En vertu de l’article 1353 de ce même code, “celui qui réclame l’exécution d’une obligation doit la prouver.
Réciproquement, celui qui se prétend libéré doit justifier le paiement ou le fait qui a produit l’extinction de son obligation”.
Il est rappelé qu’à compter de la résiliation du bail par l’effet de la clause résolutoire, le preneur n’est plus débiteur de loyers mais d’une indemnité d’occupation.
L’indemnité d’occupation due par la société COIFFEUR DZ, depuis l’acquisition de la clause résolutoire et jusqu’à la libération effective des lieux par la remise des clés, sera fixée à titre provisionnel au montant du loyer contractuel, outre les charges, taxes et accessoires.
S’agissant du paiement, par provision, de l’arriéré locatif, il convient de rappeler qu’une demande en paiement de provision, au titre d’une créance non sérieusement contestable, relève du pouvoir du juge des référés sans condition de l’existence d’une urgence, aux termes de l’article 835 du code de procédure civile. Le montant de la provision allouée en référé n’a d’autre limite que le montant non sérieusement contestable de la dette alléguée.
Au cas présent, Monsieur [P] [F] produit un décompte faisant état d’une dette locative totale de 9 212,24 euros au 16 avril 2025.
Celui-ci a inclus dans son décompte des frais libellés “Clause pénale”, facturés pour un total de 320 euros.
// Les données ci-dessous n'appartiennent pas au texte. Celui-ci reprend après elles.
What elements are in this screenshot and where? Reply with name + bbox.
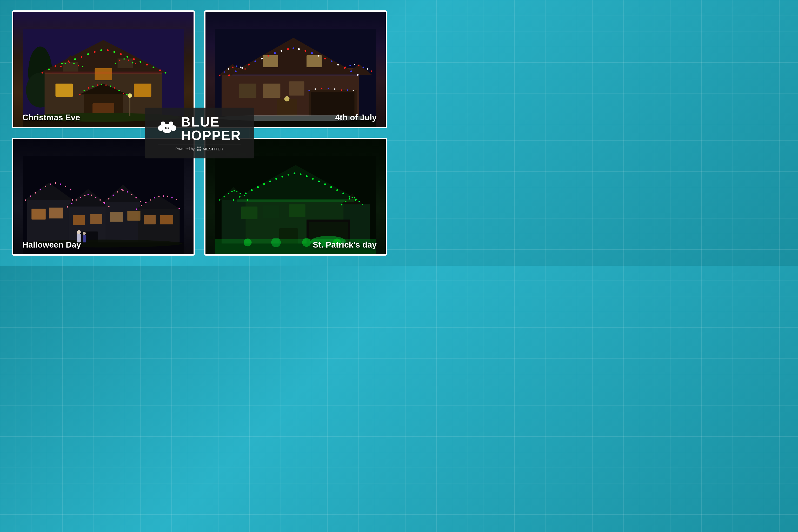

Il est rappelé que la clause pénale dont se prévaut le bailleur est susceptible d’être modérée par le juge du fond, en raison de son caractère manifestement excessif. Dans la mesure où le caractère non sérieusement contestable de l’obligation n’est pas établi en application des dispositions de l’article 1231-5 du code civil, ces frais seront écartés.
Ainsi, l’obligation de la société COIFFEUR DZ au seul titre des loyers, charges, taxes, accessoires et indemnités d’occupation au 16 avril 2025 n’est pas sérieusement contestable à hauteur de 8 892,24 euros, somme provisionnelle au paiement de laquelle il convient de condamner la défenderesse.
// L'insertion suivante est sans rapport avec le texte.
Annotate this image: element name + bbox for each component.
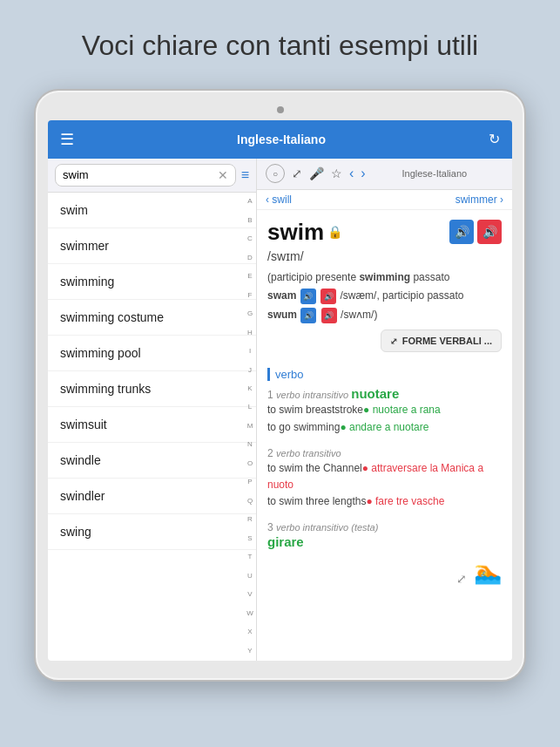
list-item[interactable]: swindle	[48, 443, 256, 479]
toolbar-refresh-button[interactable]: ↻	[485, 129, 503, 149]
alpha-t[interactable]: T	[248, 553, 253, 560]
example-en-1b: to go swimming	[267, 421, 340, 433]
alpha-i[interactable]: I	[249, 348, 251, 355]
alpha-b[interactable]: B	[247, 217, 252, 224]
main-content: ✕ ≡ swim swimmer swimming swimming costu…	[48, 159, 512, 661]
alpha-l[interactable]: L	[248, 404, 252, 411]
lock-icon: 🔒	[327, 225, 342, 239]
def-examples-2: to swim the Channel● attraversare la Man…	[267, 460, 502, 511]
word-forms: (participio presente swimming passato sw…	[267, 268, 502, 325]
example-en-2b: to swim three lengths	[267, 495, 366, 507]
forms-line2: participio passato	[382, 289, 463, 302]
toolbar-title: Inglese-Italiano	[83, 132, 480, 146]
alpha-c[interactable]: C	[247, 235, 253, 242]
search-input[interactable]	[63, 168, 214, 181]
expand-fullscreen-icon[interactable]: ⤢	[456, 572, 467, 586]
swam-audio-us[interactable]: 🔊	[320, 289, 336, 304]
forms-word2: swum	[267, 309, 297, 321]
nav-prev-button[interactable]: ‹ swill	[266, 194, 292, 206]
def-italian-3: girare	[267, 534, 304, 549]
example-it-2b[interactable]: fare tre vasche	[375, 495, 444, 507]
list-item[interactable]: swimming pool	[48, 336, 256, 371]
right-content: swim🔒 🔊 🔊 /swɪm/ (participio presente sw	[257, 210, 512, 661]
audio-buttons: 🔊 🔊	[449, 220, 502, 244]
definition-block-3: 3 verbo intransitivo (testa) girare	[267, 519, 502, 550]
swimmer-illustration: 🏊	[474, 559, 502, 586]
right-panel: ○ ⤢ 🎤 ☆ ‹ › Inglese-Italiano ‹ swill swi…	[257, 159, 512, 661]
alpha-x[interactable]: X	[247, 628, 252, 635]
alpha-w[interactable]: W	[246, 610, 253, 617]
list-item[interactable]: swindler	[48, 479, 256, 514]
alpha-y[interactable]: Y	[247, 648, 252, 655]
alpha-d[interactable]: D	[247, 255, 253, 261]
alpha-p[interactable]: P	[247, 479, 252, 486]
search-clear-icon[interactable]: ✕	[218, 168, 228, 182]
audio-us-button[interactable]: 🔊	[477, 220, 502, 244]
definition-block-2: 2 verbo transitivo to swim the Channel● …	[267, 445, 502, 511]
swum-audio-us[interactable]: 🔊	[321, 308, 337, 323]
alpha-u[interactable]: U	[247, 573, 253, 580]
ipad-frame: ☰ Inglese-Italiano ↻ ✕ ≡	[34, 89, 526, 682]
forms-phon2: /swʌm/)	[341, 309, 377, 321]
alpha-e[interactable]: E	[247, 273, 252, 280]
bullet-1a: ●	[363, 404, 373, 416]
page-header: Voci chiare con tanti esempi utili	[0, 0, 560, 89]
swum-audio-uk[interactable]: 🔊	[300, 308, 316, 323]
list-item[interactable]: swimming costume	[48, 300, 256, 336]
expand-arrows-icon: ⤢	[390, 336, 397, 346]
mic-icon[interactable]: 🎤	[309, 166, 324, 180]
alpha-n[interactable]: N	[247, 441, 253, 448]
list-item[interactable]: swimming trunks	[48, 371, 256, 407]
def-num-3: 3	[267, 521, 276, 533]
alpha-o[interactable]: O	[247, 460, 253, 467]
search-list-icon[interactable]: ≡	[241, 167, 249, 183]
alpha-s[interactable]: S	[247, 535, 252, 542]
section-label: verbo	[267, 368, 502, 381]
verbal-forms-label: FORME VERBALI ...	[402, 336, 492, 346]
alpha-g[interactable]: G	[247, 310, 253, 317]
word-list: swim swimmer swimming swimming costume s…	[48, 193, 256, 661]
def-italian-1: nuotare	[351, 386, 399, 401]
list-item[interactable]: swim	[48, 193, 256, 228]
alpha-k[interactable]: K	[247, 385, 252, 392]
def-type-2: verbo transitivo	[276, 448, 341, 458]
prev-icon[interactable]: ‹	[349, 166, 354, 181]
toolbar-menu-icon[interactable]: ☰	[57, 128, 78, 151]
alpha-a[interactable]: A	[247, 198, 252, 205]
expand-icon[interactable]: ⤢	[292, 166, 302, 180]
swam-audio-uk[interactable]: 🔊	[300, 289, 316, 304]
example-en-1a: to swim breaststroke	[267, 404, 363, 416]
alpha-j[interactable]: J	[248, 367, 252, 374]
right-toolbar-lang: Inglese-Italiano	[366, 168, 503, 179]
alphabet-sidebar: A B C D E F G H I J K L M	[244, 193, 256, 661]
example-it-1a[interactable]: nuotare a rana	[373, 404, 441, 416]
alpha-f[interactable]: F	[248, 292, 253, 299]
star-icon[interactable]: ☆	[331, 166, 342, 180]
forms-word1: swam	[267, 289, 296, 302]
alpha-v[interactable]: V	[247, 591, 252, 598]
list-item[interactable]: swimsuit	[48, 407, 256, 443]
alpha-r[interactable]: R	[247, 516, 253, 523]
nav-next-button[interactable]: swimmer ›	[455, 194, 503, 206]
phonetic: /swɪm/	[267, 249, 502, 263]
def-type-1: verbo intransitivo	[276, 390, 351, 400]
alpha-m[interactable]: M	[247, 423, 253, 430]
definition-block-1: 1 verbo intransitivo nuotare to swim bre…	[267, 386, 502, 435]
alpha-q[interactable]: Q	[247, 498, 253, 505]
circle-icon[interactable]: ○	[266, 164, 285, 183]
list-item[interactable]: swing	[48, 514, 256, 550]
alpha-h[interactable]: H	[247, 329, 253, 336]
bullet-1b: ●	[340, 421, 349, 433]
audio-uk-button[interactable]: 🔊	[449, 220, 474, 244]
verbal-forms-button[interactable]: ⤢ FORME VERBALI ...	[381, 329, 502, 352]
left-panel: ✕ ≡ swim swimmer swimming swimming costu…	[48, 159, 257, 661]
forms-phon1: /swæm/,	[340, 289, 379, 302]
list-item[interactable]: swimming	[48, 264, 256, 300]
ipad-camera	[277, 106, 284, 113]
right-toolbar: ○ ⤢ 🎤 ☆ ‹ › Inglese-Italiano	[257, 159, 512, 190]
list-item[interactable]: swimmer	[48, 228, 256, 264]
forms-line1: (participio presente	[267, 271, 359, 283]
def-type-3: verbo intransitivo (testa)	[276, 522, 378, 533]
example-it-1b[interactable]: andare a nuotare	[349, 421, 428, 433]
def-num-1: 1	[267, 389, 276, 401]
Cette provision sera assortie en application de l’article 1231-7 du code civil des intérêts au taux légal à compter de la présente ordonnance.
— Sur les autres demandes :
Selon l’article 491 du code de procédure civile, le juge statuant en référés, statue également sur les dépens.
L’article 696 de ce même code prévoit que “la partie perdante est condamnée aux dépens, à moins que le juge, par décision motivée, n’en mette la totalité ou une fraction à la charge d’une autre partie”.
La société COIFFEUR DZ, défenderesse condamnée au paiement d’une provision, doit supporter la charge des dépens, incluant les frais de commandement et d’assignation.
L’article 700 du code précité dispose que “le juge condamne la partie tenue aux dépens ou qui perd son procès à payer :
1° A l’autre partie la somme qu’il détermine, au titre des frais exposés et non compris dans les dépens ;
2° Et, le cas échéant, à l’avocat du bénéficiaire de l’aide juridictionnelle partielle ou totale une somme au titre des honoraires et frais, non compris dans les dépens, que le bénéficiaire de l’aide aurait exposés s’il n’avait pas eu cette aide. Dans ce cas, il est procédé comme il est dit aux alinéas 3 et 4 de l’article 37 de la loi n° 91-647 du 10 juillet 1991.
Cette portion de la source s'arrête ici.